In an ideal world, we wouldn't even have to take on extra work or have a day job that isn't our true passion. Nevertheless, if you have an idea that feels worthwhile, now's as good a time as any to get the ball rolling. (Or not! No one should feel pressure to be productive with every moment of their day.)

Obviously, the pandemic has afforded many folks in the industry some extra time to pursue a new idea or take something they'd already dipped their toes into a little more seriously. It's also forced many of us to consider that our day jobs may not be as secure as we once thought. But having an idea and turning it into something real are two very different things. How do you make that jump?

To find out, we turned to three people from our extended fashion universe who did it, all while fulfilling the responsibilities of their day jobs.

Pre-pandemic, Vogue.com Senior Fashion Writer Liana Satenstein debuted her closet clean-out service, Schmatta Shrink, after she helped Sally Singer streamline her wardrobe. Word spread throughout Vogue and beyond of her closet-therapy abilities and, as we settled into our lives in quarantine, she started inviting fashion-industry friends onto Instagram Live for weekly #Neverworns, a sort of show-and-tell/interview hybrid where she advises stylish guests on whether or not they should keep certain rare designer goods.

Also pre-pandemic, Tembe Denton-Hurst, a staff writer at New York Magazine's shopping vertical The Strategist and former Nylon beauty editor, asked her aspiring-chef girlfriend Connay Bratton (a teacher by day) to make biscuits. She obliged, repeatedly, tweaking and improving the recipe every time. Denton-Hurst started inviting friends and family over to try the biscuits, recording their reactions — visual proof of the biscuits' overwhelming deliciousness — and then sharing them on Instagram. Her DMs quickly flooded with biscuit requests. She and Bratton did their first delivery drop at the very beginning of lockdown. They took a break for the summer, but then returned full steam ahead with Sundays Only (that's when they make and deliver orders), sometimes making, packing and delivering over 70 orders in one day throughout the boroughs.

Los Angeles-based fashion publicist Cory Sargeant started her side business, Lady Sargeant — through which she sold estate sale-sourced vintage jewelry on Etsy — five years ago, when she was working at an agency. She's since branched out and opened her own PR company, while Lady Sargeant has evolved to include hats and sweatshirts with her own artwork on them. Now, she's gearing up to launch a new product she's been working on in quarantine: Say It Do It, an aesthetically pleasing truth-or-dare-inspired card game "for the conscious gamer," as she puts it.

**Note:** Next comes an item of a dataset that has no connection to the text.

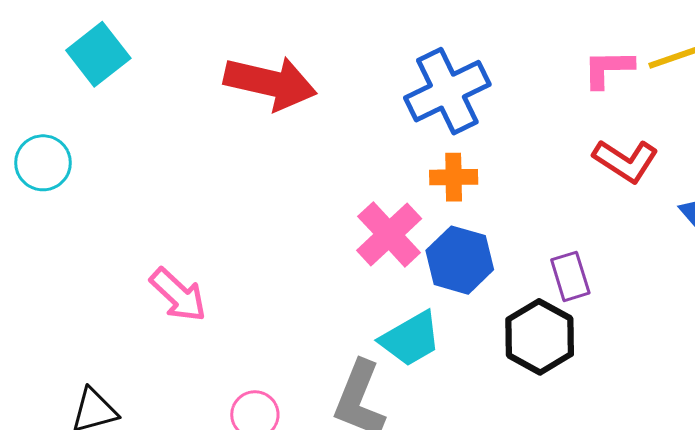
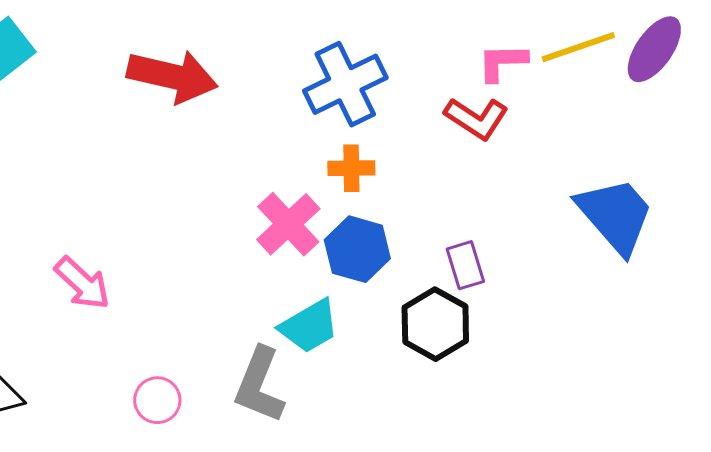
red L-shape: (626, 161) -> (476, 118), moved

If you have a million-dollar idea or a hobby you'd like to turn into more, let them be your inspiration — and your guides. Check out their advice, below.

Just start

The most common piece of advice from those I spoke with was something that most entrepreneurs will tell you, but that doesn't make it any less true: Stop thinking about doing it and just start.

"This is the exact Schmatta analogy that I use — you can spend all day thinking about cleaning your room and [think,] 'Put that there, get rid of that thing, do The RealReal pickup,'" says Satenstein. "You can think about all these things and that's amazing but it's never gonna get done unless you do it so just do it. If it doesn't work, then great, but probably it will work if you just keep doing it."

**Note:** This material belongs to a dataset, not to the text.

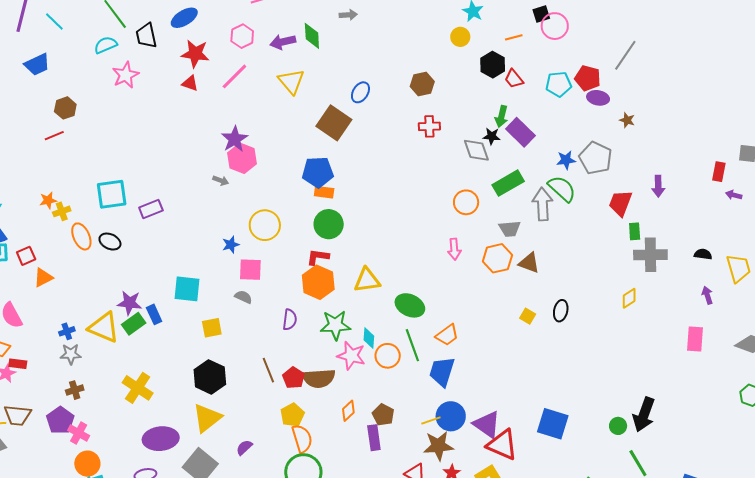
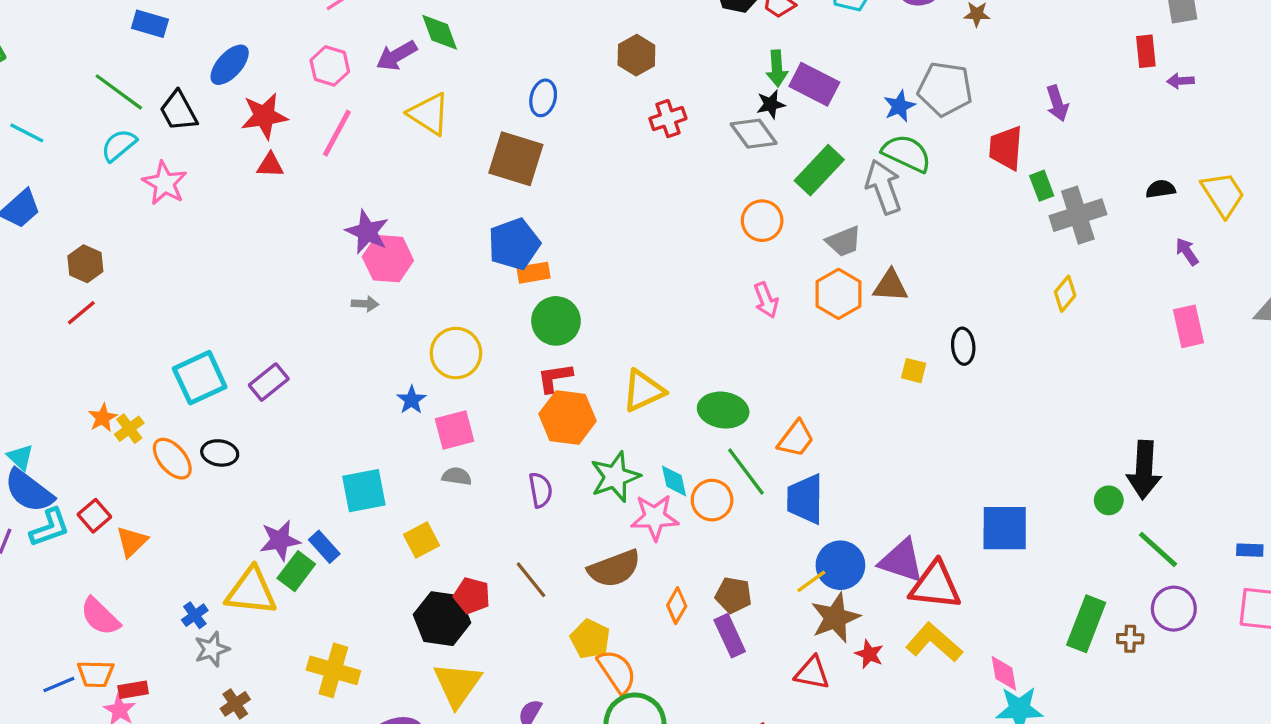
red pentagon: (294, 378) -> (472, 596), moved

Be passionate about what you're doing

There are two things are absolutely required for a side hustle, and those are time and energy. So, pursue something that naturally inspires you to turn off "Below Deck" and get to work during off-hours.

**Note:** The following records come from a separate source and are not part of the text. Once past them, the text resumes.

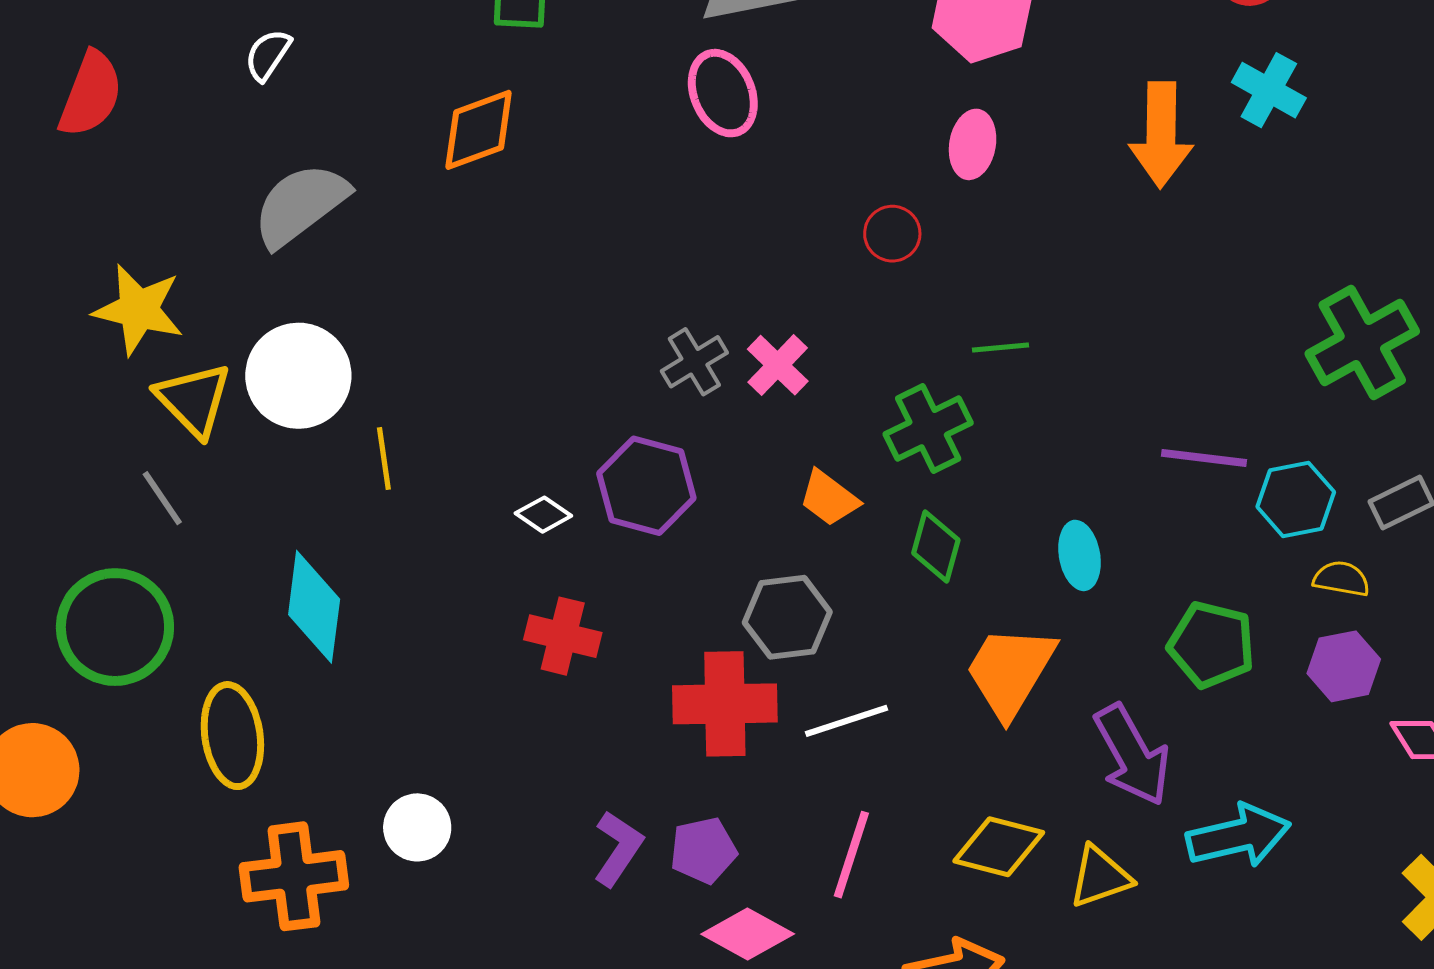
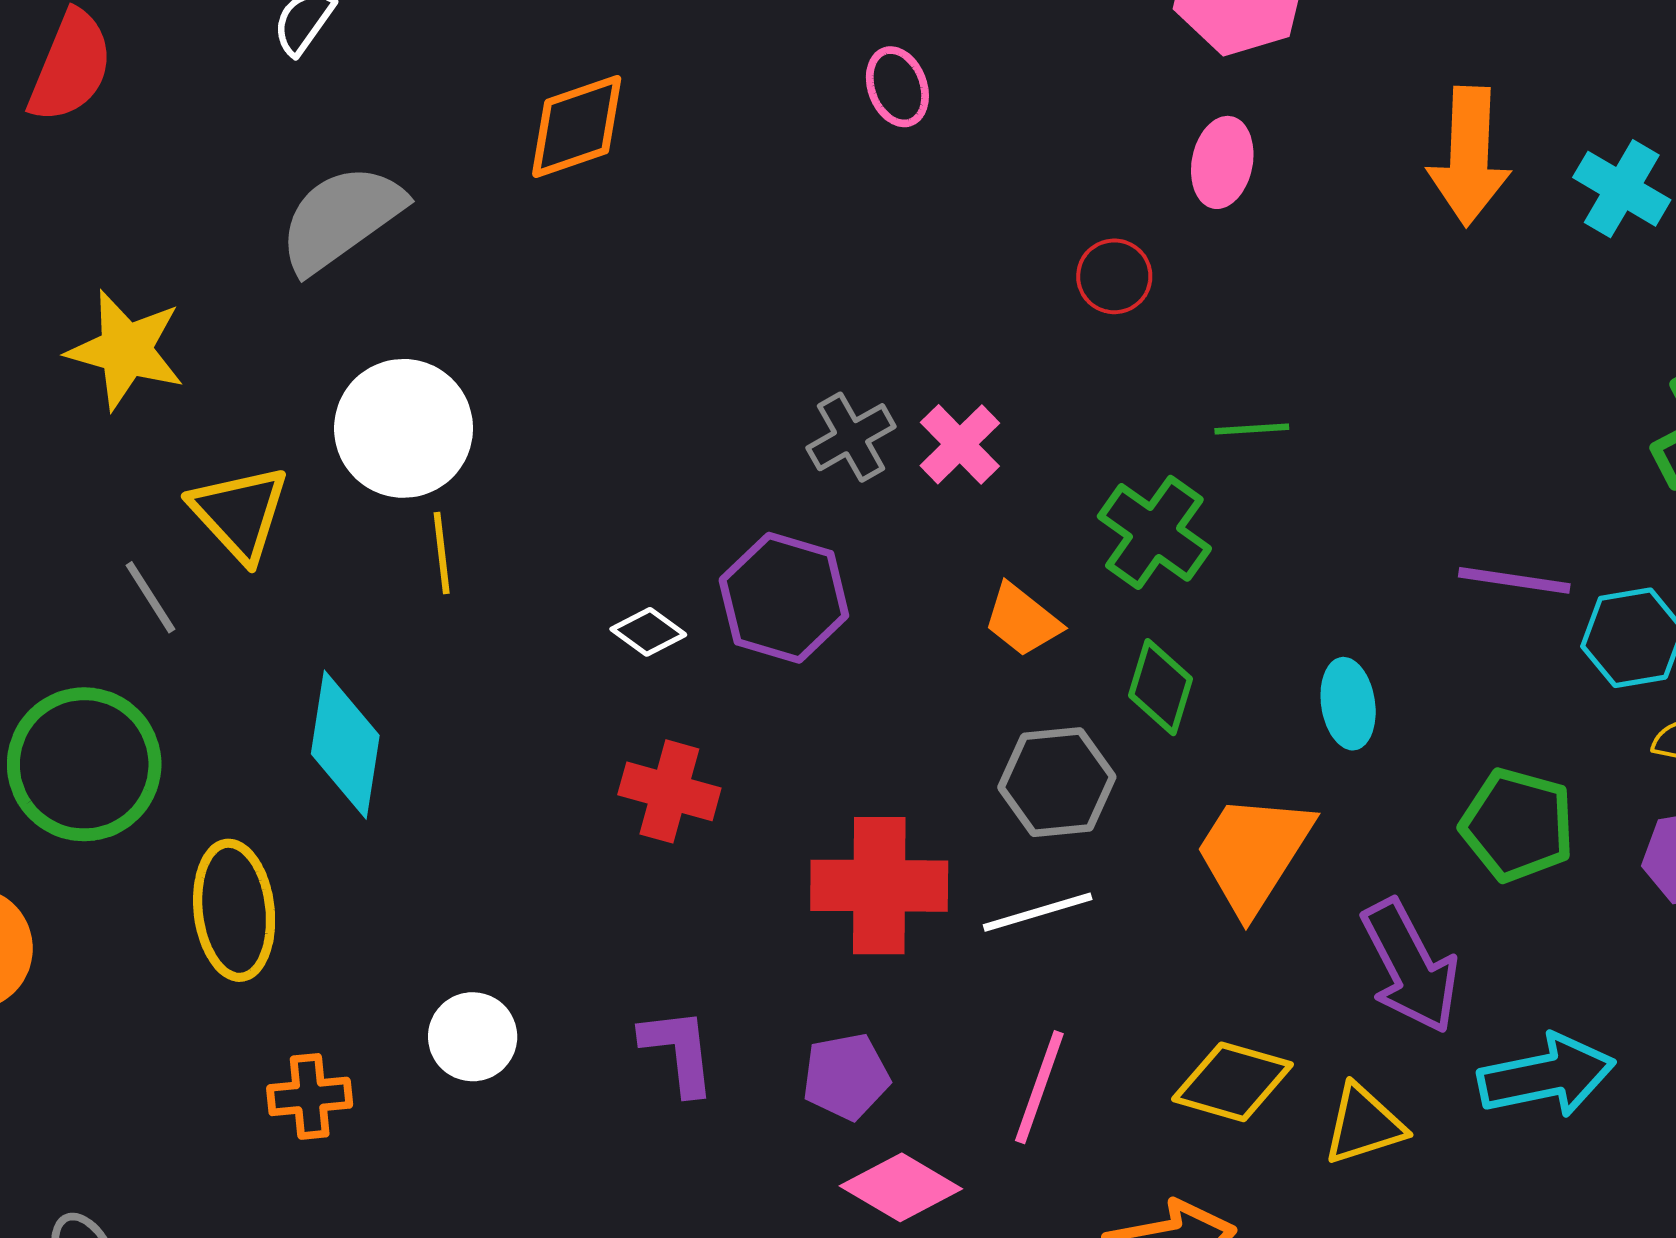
cyan cross: (1269, 90) -> (1622, 189), moved
pink ellipse: (723, 93) -> (897, 87), size x0.7
white circle: (298, 376) -> (404, 428), moved
yellow triangle: (194, 400) -> (239, 513), moved
green cross: (928, 429) -> (1154, 532), turned -30
gray hexagon: (787, 617) -> (1057, 782), moved
purple L-shape: (618, 848) -> (678, 1051), moved, turned -42
orange cross: (294, 876) -> (310, 1096), size x0.6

"You gotta really love it and have to be doing it for a reason other than, 'I just wanna start a business,'" Denton-Hurst explains. "You have to be clear about what you're doing, why you're doing it and just do it your own way."

"Listen to your body's response to it," advises Sargeant. "If it feels like something that you're really energized by and you have that force behind you... I find that I will make the time for something that lights me up that way."

"How can you dedicate time to something you're not passionate about it just doesn’t compute," Satenstein argues. "For this, I'm super passionate about it so all my energy comes naturally, which is crazy 'cause I've always felt low-energy just in general, but this is sort of a natural thing for me."

Get very organized

Energy isn't always enough to keep up with every task required of a day job and a side hustle — organization is key.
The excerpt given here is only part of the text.